Menilik "Wajah" Pemerintahan SBY-Kalla dalam Privatisasi BUMN
60 tahun Indonesia merdeka menimbulkan tanda tanya besar akan pencapaian-pencapaian sebagai sebuah bangsa berdaulat. Berdaulat merupakan kata kunci yang menunjukkan eksistensi negara sebagai satu entitas politik. Wajar kiranya bilamana kita mengkaji apa yang sudah dilakukan oleh pemerintahan SBY-Kalla untuk menunjukkan kepada dunia bahwa Indonesia merupakan bangsa bermatabat dan berdaulat. Dan privatisasi BUMN yang marak dilakukan, tidak hanya pada saat pemerintah SBY-Kalla, namun juga Megawati sebelumnya telah meragukan kita semua bahwa Indonesia masih memiliki kedaulatan.

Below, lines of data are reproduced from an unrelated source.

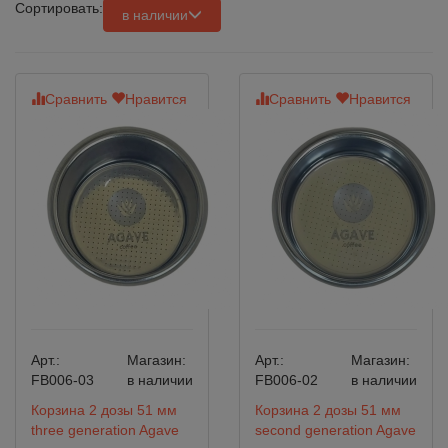
Сортировать:
в наличии
Сравнить
Нравится
Сравнить
Нравится
Арт.:
Магазин:
Арт.:
Магазин:
FB006-03
в наличии
FB006-02
в наличии
Корзина 2 дозы 51 мм
Корзина 2 дозы 51 мм
three generation Agave
second generation Agave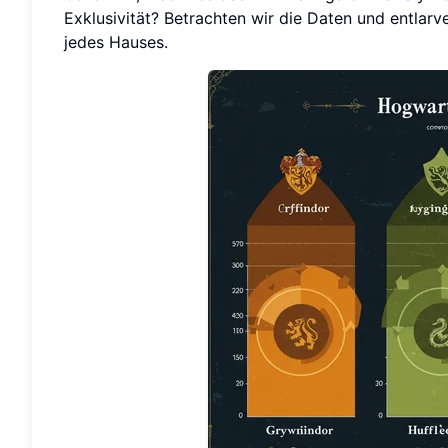
Exklusivität? Betrachten wir die Daten und entla
jedes Hauses.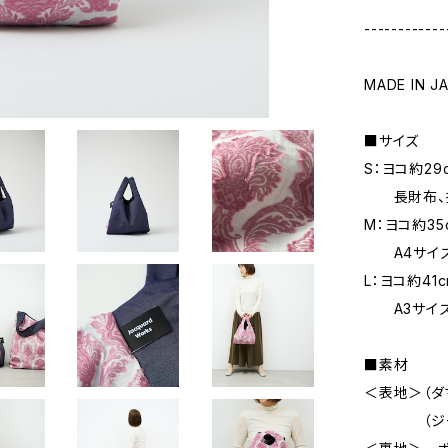
------------
MADE IN J
■サイズ
S：ヨコ約29c
長財布、携
M：ヨコ約35
A4サイズ
L：ヨコ約41c
A3サイズ
■素材
＜表地＞（ダマ
（ジーンズ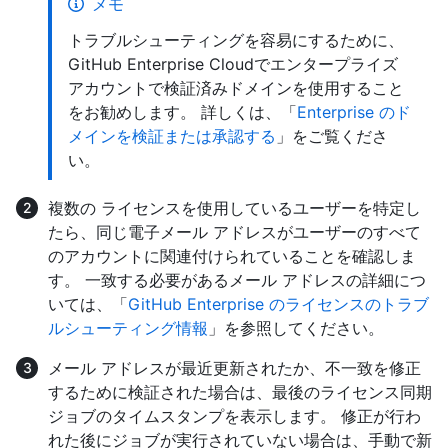
メモ
トラブルシューティングを容易にするために、
GitHub Enterprise Cloudでエンタープライズ
アカウントで検証済みドメインを使用すること
をお勧めします。 詳しくは、「
Enterprise のド
メインを検証または承認する
」をご覧くださ
い。
複数の ライセンスを使用しているユーザーを特定し
たら、同じ電子メール アドレスがユーザーのすべて
のアカウントに関連付けられていることを確認しま
す。 一致する必要があるメール アドレスの詳細につ
いては、「
GitHub Enterprise のライセンスのトラブ
ルシューティング情報
」を参照してください。
メール アドレスが最近更新されたか、不一致を修正
するために検証された場合は、最後のライセンス同期
ジョブのタイムスタンプを表示します。 修正が行わ
れた後にジョブが実行されていない場合は、手動で新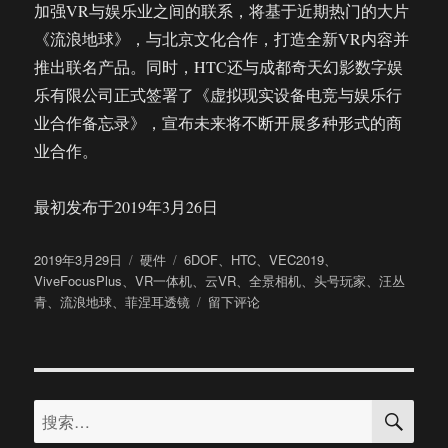
加强VR与娱乐业之间的联系，将基于近期热门的大片
《流浪地球》，与北京文化合作，打造全新VR内容并
推出联名产品。同时，HTC还与成都奇天幻影数字娱
乐有限公司正式签署了《虚拟现实设备电竞与娱乐行
业合作备忘录》，宣布未来将不断开展多种形式的商
业合作。
最初发布于2019年3月26日
发
分
标
2019年3月29日
硬件
6DOF
、
HTC
、
VEC2019
、
布
类
签
ViveFocusPlus
、
VR一体机
、
云VR
、
全景相机
、
头号玩家
、
汪丛
于
于
青
、
流浪地球
、
菲涅耳透镜
留下评论
HTC
发
布
全
搜
球
搜
索
首
索：
款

Duet kepemimpinan SBY-Kalla menaburkan optimisme, tatkala berhasil memenangkan pemilu tahun 2004. Bukan tanpa dasar memang, karena naiknya SBY-Kalla hasil dari pemilu langsung yang pertama kali di Indonesia. Harapan-harapan masyarakat pun membuncah, dengan menyandarkan kepada pundak keduanya untuk membawa Indonesia keluar dari krisis multidimensi. Dan publik mulai berpihak tatkala kedua pasangan ini melakukan gebrakan dengan menjerat pelaku-pelaku korupsi, yang dimulai dari kasus penyelewengan dana pemilu oleh para anggota KPU.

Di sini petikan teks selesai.